HTTP reverse proxying

First of all let's see what HTTP reverse proxy is and how it works internally. Besides web acceleration - i.e. caching web content - reverse proxies do a lot of stuff:
  1. Load balancing among several servers, sometimes with different performance characteristics. E.g. on the picture we have large 3rd server, which is capable of handling more requests per second than the 2 others, so the server should get more requests.
  2. Automatic failovering of failed servers. The second server on the picture fails, so the proxy must load balance ingress requests among rest of the 2 servers. When the server backs to normal operations, the load must be balanced among all the 3 servers again.
  3. Since TLS is resource hungry, it has sense to terminate TLS on a proxy, so backend servers consumes resources for more useful application logic.
  4. There could be clients with different software, too outdated or too recent, and the proxy should convert different protocols to more suitable forms for the backend servers, e.g. it can downgrade HTTP/2 to HTTP/1.1 or upgrade HTTP/1.0 to HTTP/1.1.
Also HTTP reverse proxies can do many other things such as DDoS mitigation, web security, requests and content modification (SSI or ESI), but in this article I'm going to focus only on basic HTTP proxying issues. There are several interesting topics which immediately arise when we just want to pass a request to some server and forward corresponding response back to a client:
  1. How many connections should a proxy establish with each backend server?
  2. Sometimes backend servers reset connections (by default Nginx and Apache HTTPD reset connections each time when a connection serves 100 requests). When this happens how does a proxy manage the connection resets? Obviously, it should be something more optimal than in a case of a server failure.
  3. Since we pass HTTP messages from a client socket to a backend server socket and vice versa, there should be message queues and these queues must be properly managed with connections failovering in mind.
  4. Is it safe to resend an HTTP request to other backend if current backend can not properly answer the request?
  5. When you pass data from one socket (e.g. client) to an other (e.g. server), then there are data copies and high lock contention. The problem especially crucial for TLS encrypted data and HTTP/2.
The issues listed above are the topic for the article.

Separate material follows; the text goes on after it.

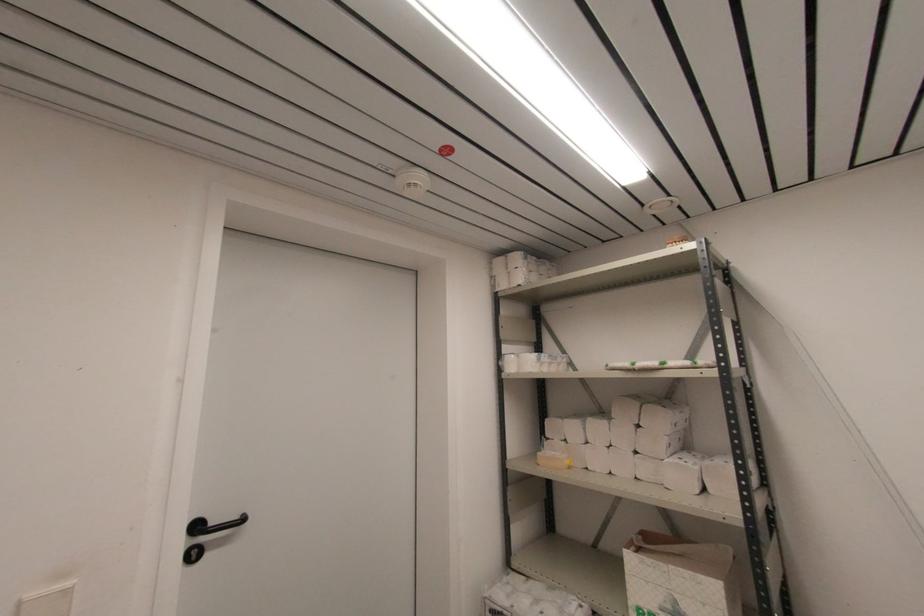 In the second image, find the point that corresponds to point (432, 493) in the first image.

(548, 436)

Performance of HTTP proxying

Let's start from a small test of a web server. I take Nginx 1.10.3 running in Debian 9 VM with 2 virtual CPUs and 2GB of RAM on my laptop (Intel i7-6500U). For workload generation I'll use wrk. This is a toy, test, environment, so the numbers in the article only make sense in a relative way.

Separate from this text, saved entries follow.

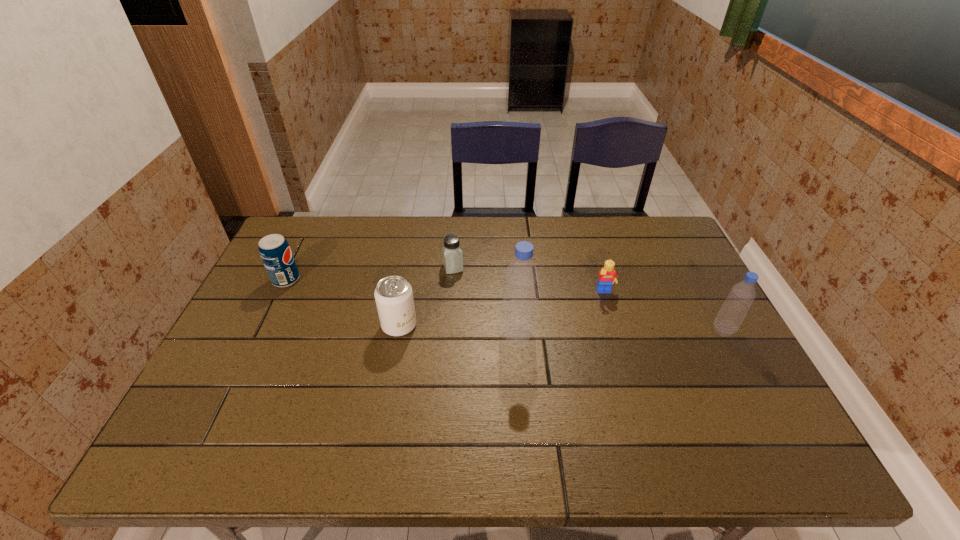 Identify the location of vacant region between the left bottle and the right soda can. (458, 330).

Find the location of `free space between the right soda can and the right bottle`. free space between the right soda can and the right bottle is located at coordinates (562, 328).

Where is `free area in between the left bottle and the second object from right to left`? The width and height of the screenshot is (960, 540). free area in between the left bottle and the second object from right to left is located at coordinates (561, 314).

This screenshot has height=540, width=960. I want to click on free space that is in between the Lego and the second tallest object, so click(x=664, y=312).

At what (x,y) coordinates should I click in order to perform the action: click on free space between the leftmost object and the second object from left to right. Please return your answer as a coordinate pair (x, y). This screenshot has height=540, width=960. Looking at the image, I should click on (343, 302).

Where is `object that is the second nearest to the right bottle`? object that is the second nearest to the right bottle is located at coordinates (518, 320).

Identify which object is the fifth closest to the fourth object from right to left. Please provide its 2D coordinates. Your answer should be formatted as a tuple, i.e. [(x, y)], where the tuple contains the x and y coordinates of a point satisfying the conditions above.

[(733, 311)]

At what (x,y) coordinates should I click in order to perform the action: click on free space that satisfies the following two spatial constraints: 1. on the face of the Lego; 2. on the right side of the second tallest object. Please return your answer as a coordinate pair (x, y). The width and height of the screenshot is (960, 540). Looking at the image, I should click on (616, 330).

Let's start from getting numbers for raw performance of a Web server hosting only one small index.html file of 3 bytes in size (hereafter I make 3 test runs and get the best results):

    # ./wrk -c 4096 -t 8 -d 30
    Running 30s test @
      8 threads and 4096 connections
      Thread Stats   Avg      Stdev     Max   +/- Stdev
        Latency   129.32ms  208.24ms   1.99s    90.28%
        Req/Sec     7.86k     1.67k   13.88k    75.49%
      1877247 requests in 30.10s, 424.30MB read
    Socket errors: connect 0, read 0, write 0, timeout 1374
    Requests/sec:  62368.01
    Transfer/sec:     14.10MB

There are 62K HTTP RPS with no HTTP errors. The Nginx configuration is

    worker_processes auto;

    worker_cpu_affinity auto;
    events {
        worker_connections 65536;
        use                epoll;
        multi_accept       on;
        accept_mutex       off;
    worker_rlimit_nofile   1000000;
    http {
        keepalive_timeout  600;
        keepalive_requests 10000000;
        sendfile           on;
        tcp_nopush         on;
        tcp_nodelay        on;
        open_file_cache    max=1000 inactive=3600s;
        open_file_cache_valid 3600s;
        open_file_cache_min_uses 2;
        open_file_cache_errors off;
        error_log /dev/null emerg;
        access_log         off;
        server {
            listen 9090 backlog=131072 deferred reuseport fastopen=4096;
            location / { root /var/www/html; }

I didn't do any special sysctl settings since all the tests were running with the same OS settings and I didn't care much about absolute numbers in the tests. I just made basic performance tuning settings and switched off logging to remove the slow filesystem writing from the discussion.

Next let's run a proxy in front of the web server. The same Nginx in the same VM is used, but with a different configuration. Note that I switched off the web cache to learn how much overhead HTTP proxying occurs.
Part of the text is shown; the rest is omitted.